McConnell announced his team of Republican senators had the votes needed to pass the bill, echoing the earlier confidence expressed by Senator John Cornyn (R-TX), per the Post. The bill is highly controversial, as it could add $1.5 trillion to the national debt and give massive tax cuts to corporations.

The tax bill requires a 51-vote majority. It would take three dissenting votes by GOP senators to outweigh Vice President Mike Pence, who can serve as a tie-breaker vote for the right. Many eleventh-hour deals have been in the works to secure the votes of GOP holdouts.

On Thursday, Senator John McCain (R-AZ) was secured as a vote for the GOP. On Friday, Arizona Senator Jeff Flake announced he'd be voting yes, after withholding support over a lack of protection for Dreamers, those who were brought to the U.S. as children and receive protection under the Deferred Action for Childhood Arrivals (DACA) program. "I am pleased to announce I will vote in support of the tax reform bill," Flake announced in a statement. The tax bill also picked up support from holdout Senators Steve Daines (R-MT) and Ron Johnson (R-WI) on Friday, The New York Times reports.

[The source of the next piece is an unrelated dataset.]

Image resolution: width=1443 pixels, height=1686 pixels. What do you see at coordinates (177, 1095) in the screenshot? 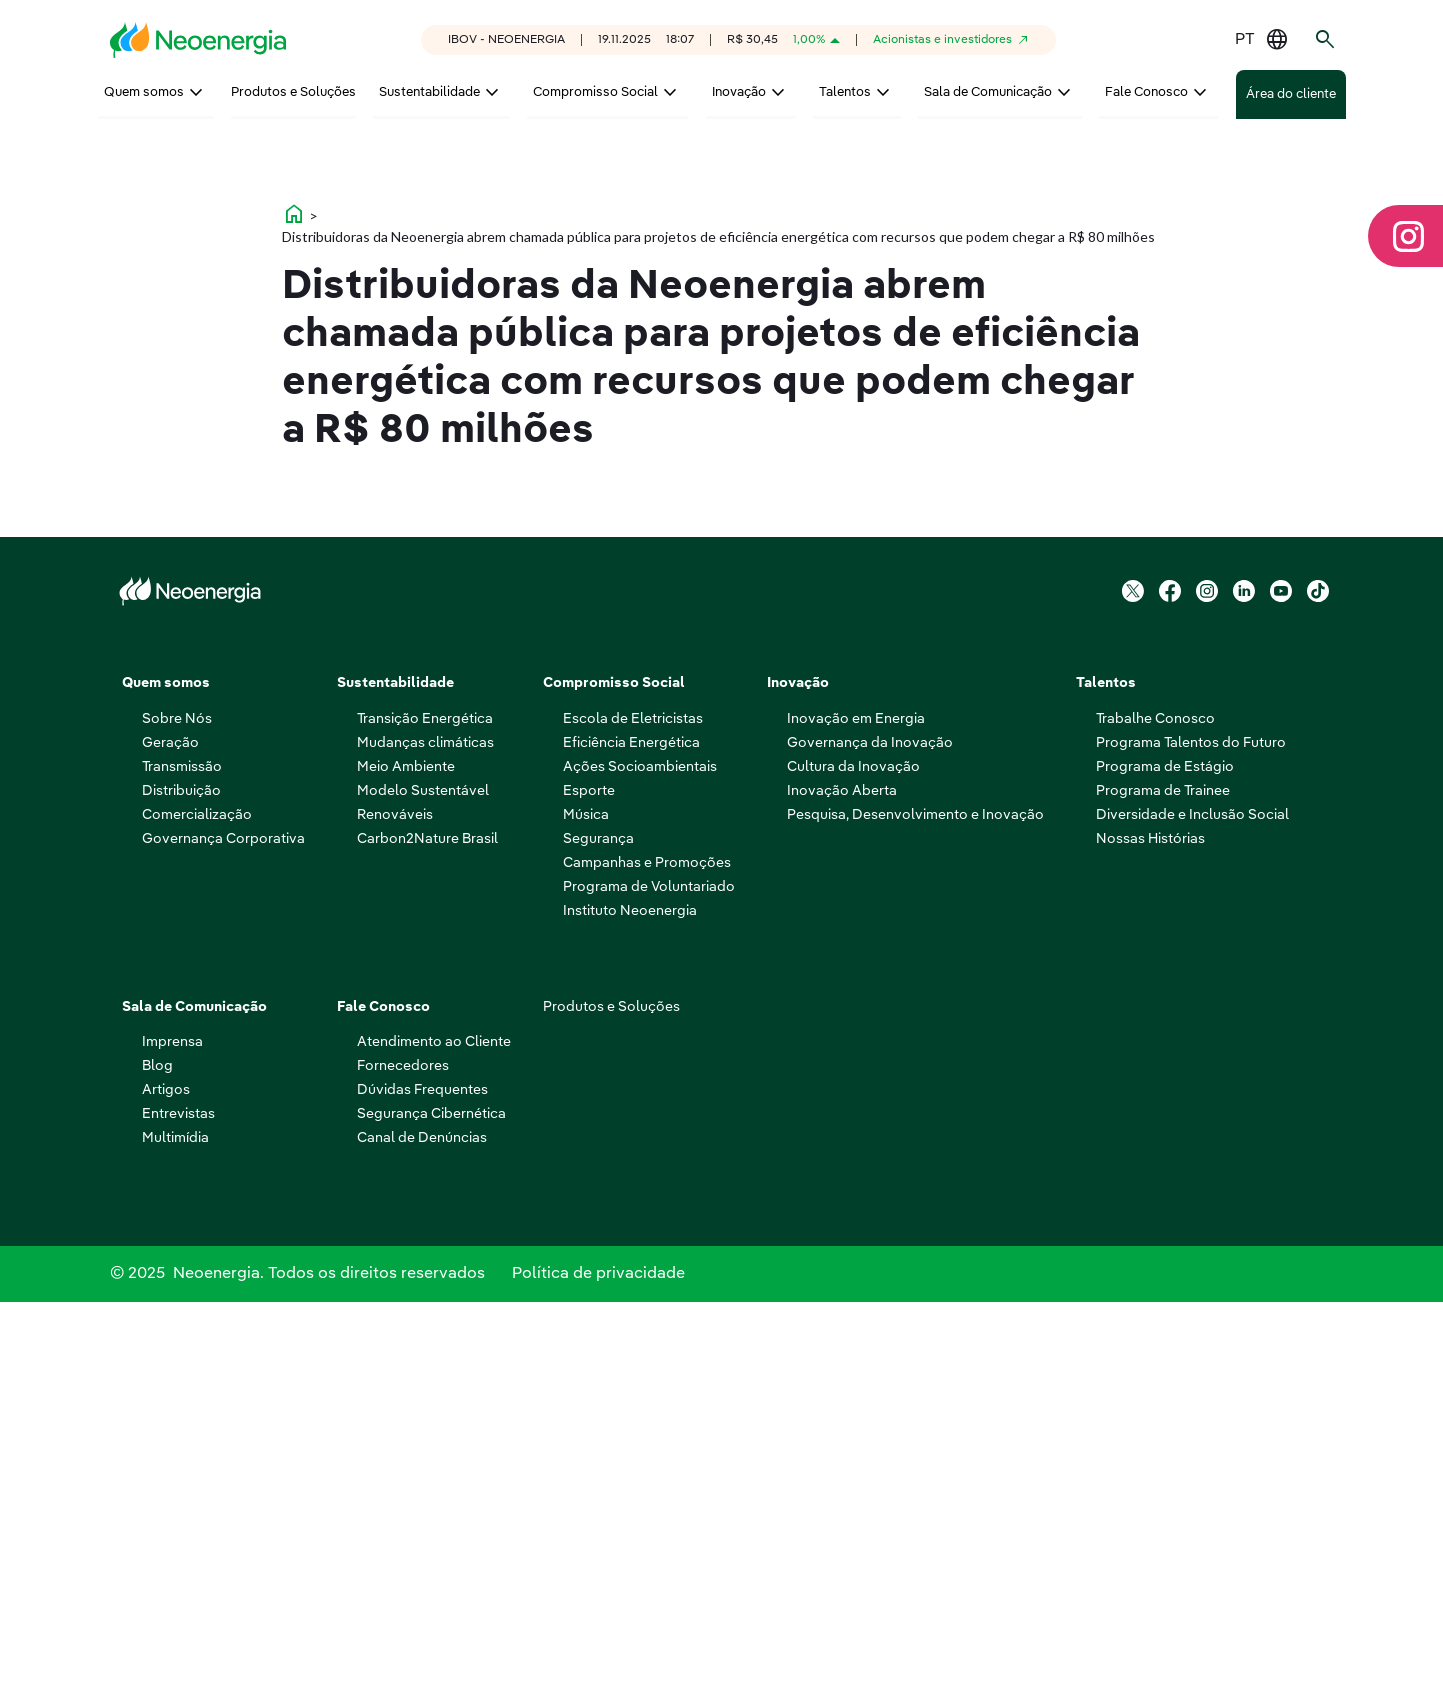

Still potentially up in the air on the Republican side are Senators Susan Collins of Maine, Bob Corker of Tennessee, and Marco Rubio of Florida. The Post reports that the GOP senators are in the process of hashing out last-minute details before the vote. In an attempt to sweeten the deal for Collins, GOP leaders announced they'd meet her demand for a $10,000 property tax deduction. But it remains unclear whether this is enough to secure her vote.

Though tax reform may sound dry and insignificant, the changes on the table represent an enormous shift that could upend the American economic landscape and give a 15 percent tax break to corporations while giving only modest tax breaks for average Americans. The tax cuts would lead to an addition of $1 trillion to the national debt according to the Joint Committee on Taxation, a figure the GOP has come under scrutiny for. On Thursday, senators were discussing possibilities for how to bring that number down, per the Times, an option was taken off the table as of Friday.

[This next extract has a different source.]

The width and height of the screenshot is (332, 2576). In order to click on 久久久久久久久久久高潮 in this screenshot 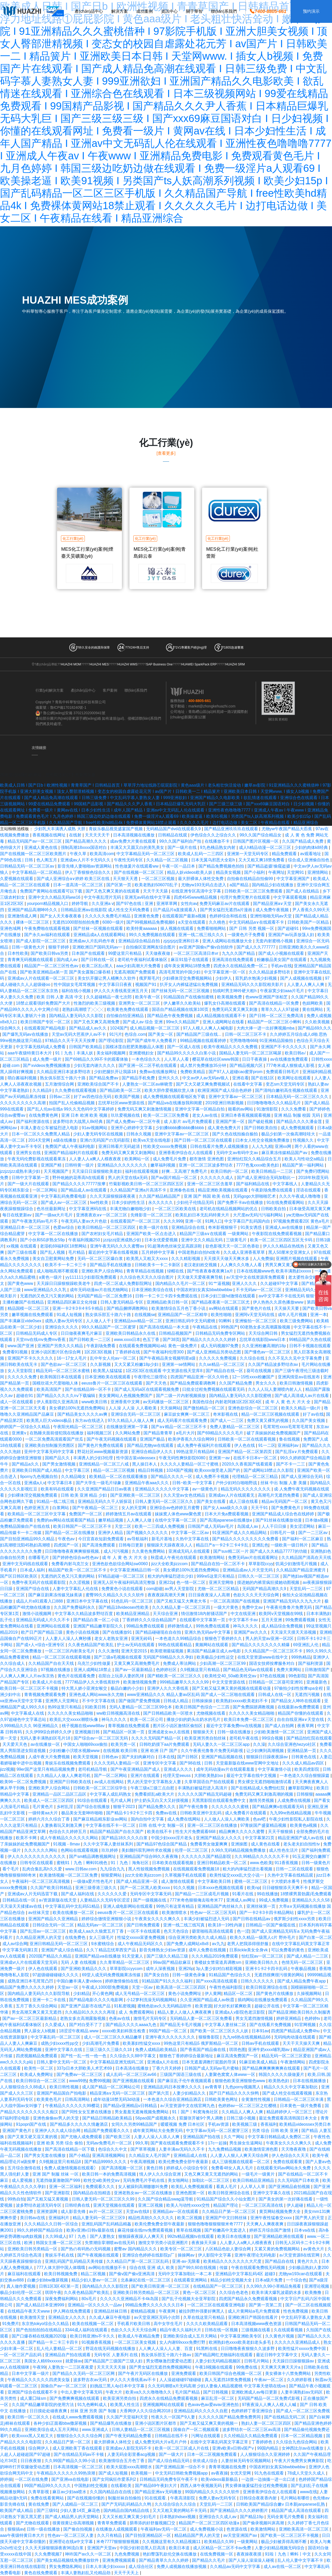 , I will do `click(23, 1103)`.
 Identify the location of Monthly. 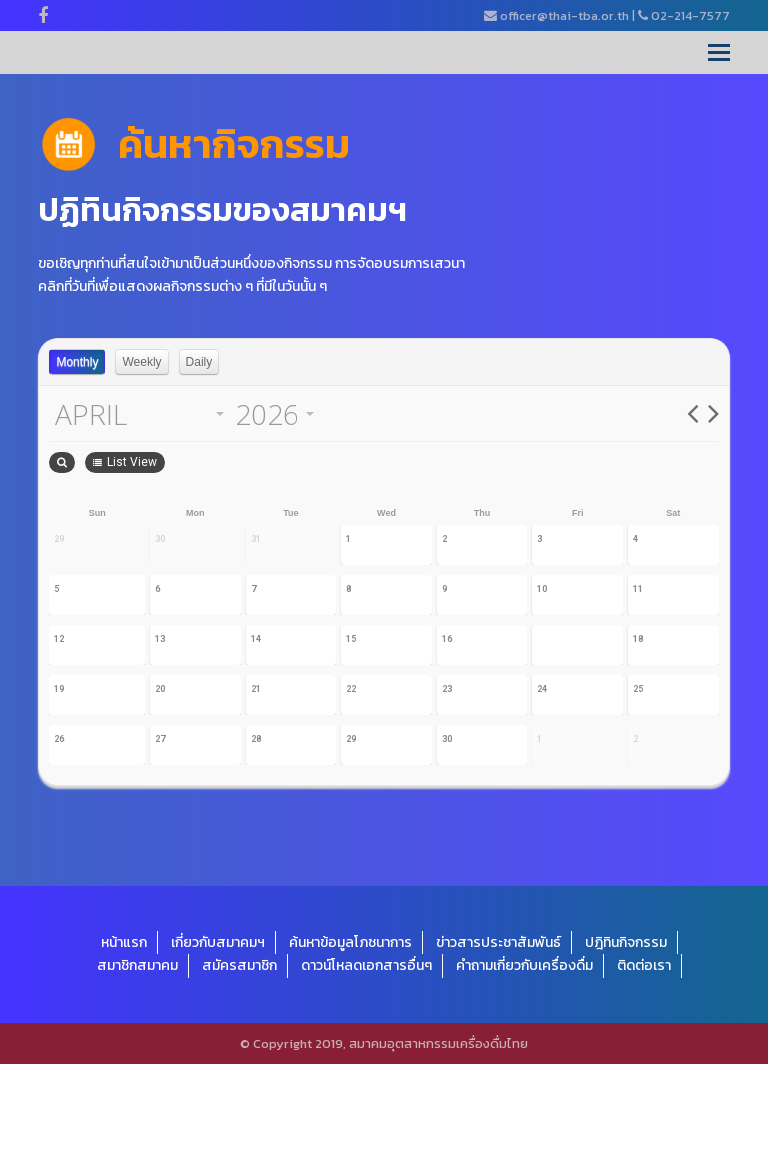 (77, 362).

A potential bipartisan compromise was also shut down. Senator Dianne Feinstein, Democrat of California, on Thursday signaled that her party's effort to reach a deal with Republicans regarding how corporations would use their tax savings to benefit employees was unsuccessful.

On Twitter, users were pushing hard to stop the bill's passage ahead of the vote. Randy Bryce, a Democratic candidate running again Paul Ryan in the 2018 elections, wrote of the Senate bill, "If it passes, everyone making less than $75,000 a year will pay more by 2027."

Even assuming the Senate bill passes, it's a long way from finished. Congressional leaders would still need to reconcile the differences between the Senate bill and the House bill, which went through in mid-November.

Per the Post, Republicans were hinting that, following Friday's vote, changes would be made to cut spending on social services such as Medicare, welfare, and Social Security.